To begin rethinking engagement, organizations need to first shift their focus from PR to support. That’s right—“corporate branding” matters but if you’re only focused on getting employees to rank your organization high on platforms like Glassdoor, you’ll still have an engagement problem on your hands. To move forward, organizations need clear goals, strategies to position employees for success, and a capacity to promote autonomy.
1. Establish Clear Goals
Give employees laser clarity about the outcomes that they need to execute major projects, and then allow them the autonomy and flexibility to assess what they need to be their very best. When employees know what they need to do and have the freedom to do it their way, not your way, they typically feel more engaged. Understandably, for some managers this is frightening. You may not like watching an employee leave everything to the last minute but for a pressure-prompted employee, this may be how they do their very best work.
2. Position Employees for Success
Although we are all different, all too often, employees are subjected to a one-size-fits-all set of policies and work environments. Engaging employees is also about understanding what they need to be successful. One employee may do their best work in a silent room and another may do their best work in a busy café. Some employees love to work on teams and thrive in collaborative environments while others are lone wolves who are at their peak when working in on their own.
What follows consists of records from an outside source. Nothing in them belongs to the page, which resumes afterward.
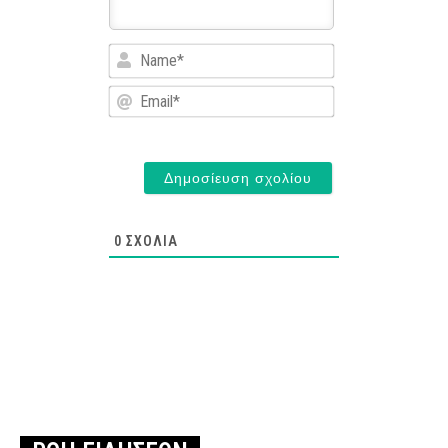
Name*
Email*
0
ΣΧΌΛΙΑ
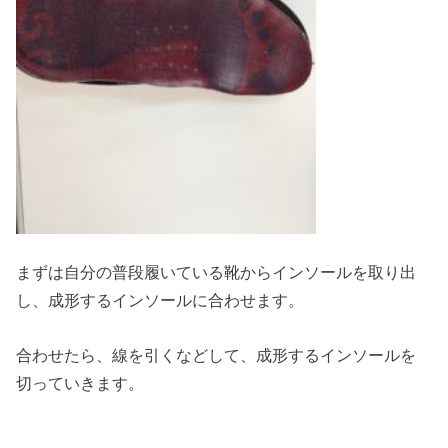
まずは自分の普段履いている靴からインソールを取り出
し、成形するインソールに合わせます。
合わせたら、線を引くなどして、成形するインソールを
切っていきます。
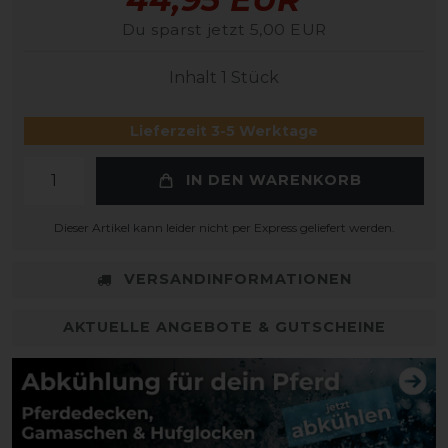
Du sparst jetzt 5,00 EUR
Inhalt
1
Stück
Lieferzeit 3-5 Werktage
IN DEN WARENKORB
Dieser Artikel kann leider nicht per Express geliefert werden.
VERSANDINFORMATIONEN
AKTUELLE ANGEBOTE & GUTSCHEINE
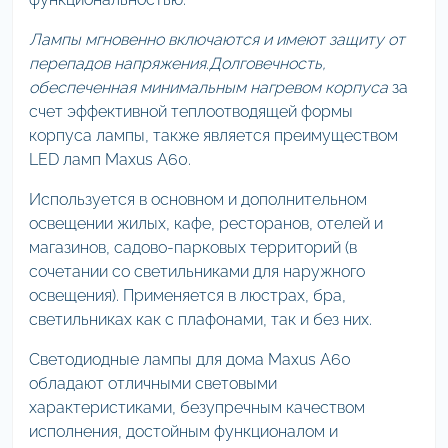
Лампы мгновенно включаются и имеют защиту от
перепадов напряжения.
Долговечность,
обеспеченная минимальным нагревом корпуса
за
счет эффективной теплоотводящей формы
корпуса лампы, также является преимуществом
LED ламп Maxus A60.
Используется в основном и дополнительном
освещении жилых, кафе, ресторанов, отелей и
магазинов, садово-парковых территорий (в
сочетании со светильниками для наружного
освещения). Применяется в люстрах, бра,
светильниках как с плафонами, так и без них.
Светодиодные лампы для дома Maxus A60
обладают отличными световыми
характеристиками, безупречным качеством
исполнения, достойным функционалом и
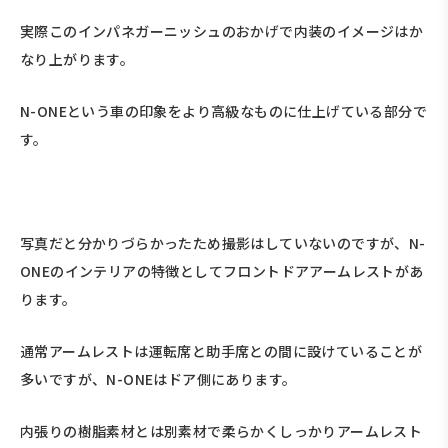
実際このインパネガーニッシュのおかげで内装のイメージはか
なり上がります。
N-ONEという車の印象をより高級なものに仕上げている部分で
す。
写真だと分かりづらかったため撮影はしていないのですが、N-
ONEのインテリアの特徴としてフロントドアアームレストがあ
ります。
通常アームレストは運転席と助手席との間に設けていることが
多いですが、N-ONEはドア側にあります。
内張りの樹脂素材とは別素材で柔らかくしっかりアームレスト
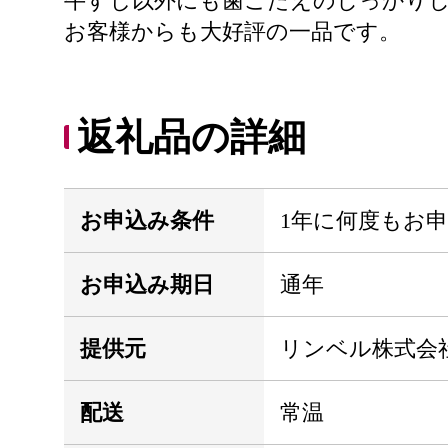
牛すじ以外にも歯ごたえのしっかり
お客様からも大好評の一品です。
返礼品の詳細
お申込み条件
1年に何度もお
お申込み期日
通年
提供元
リンベル株式会
配送
常温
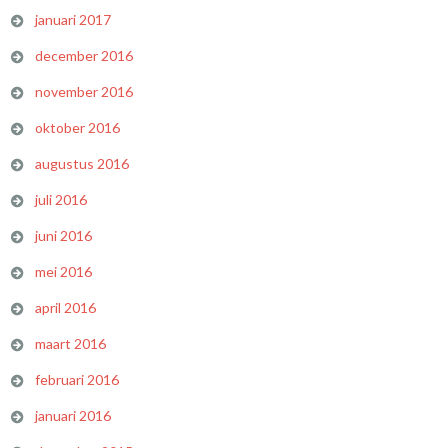
januari 2017
december 2016
november 2016
oktober 2016
augustus 2016
juli 2016
juni 2016
mei 2016
april 2016
maart 2016
februari 2016
januari 2016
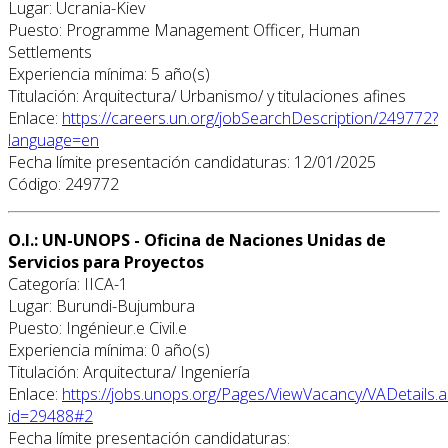
Lugar: Ucrania-Kiev
Puesto: Programme Management Officer, Human
Settlements
Experiencia mínima: 5 año(s)
Titulación: Arquitectura/ Urbanismo/ y titulaciones afines
Enlace:
https://careers.un.org/jobSearchDescription/249772?
language=en
Fecha límite presentación candidaturas: 12/01/2025
Código: 249772
O.I.: UN-UNOPS - Oficina de Naciones Unidas de
Servicios para Proyectos
Categoría: IICA-1
Lugar: Burundi-Bujumbura
Puesto: Ingénieur.e Civil.e
Experiencia mínima: 0 año(s)
Titulación: Arquitectura/ Ingeniería
Enlace:
https://jobs.unops.org/Pages/ViewVacancy/VADetails.
id=29488#2
Fecha límite presentación candidaturas:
The bottom line is that before you restructure the workplace (e.g., decide to adopt a fully open office or introduce mandatory remote work), remember that everyone has their own conditions for peak performance.
3. Promote Autonomy
Rather than “coddling” employees, incentivize them to cultivate self-awareness and encourage creativity in achieving goals. Most importantly, reward individuals for both achieving outcomes and hacking the process to get things done more quickly and with more impact. Empower employees to take ownership of their projects and find creative solutions. In the process, your employees will not only feel more engaged but also increase your organization’s overall productivity.
If there is one challenge that leaders need to overcome, it is assumption that satisfied now means forever satisfied. Of course, if you have employees who are sticking around and producing great results in the present, it can be difficult to look beyond the immediate situation. After all, if it’s working, don’t fix it, right? Not necessarily. Engagement is ultimately about long-term gains. Rather than asking employees, “Are you satisfied?”, employers should ask, “If you stay in your current role, do you think you’ll be satisfied here in six months? What about six years? If not, what’s your vision for the future and how can we help realize it?” Helping employees move toward their future goals is one way to ensure that an organization’s engagement efforts will build momentum over time. Assuming employees stick around and keep growing and learning on the job, the return on investment for such efforts is also bound to be great.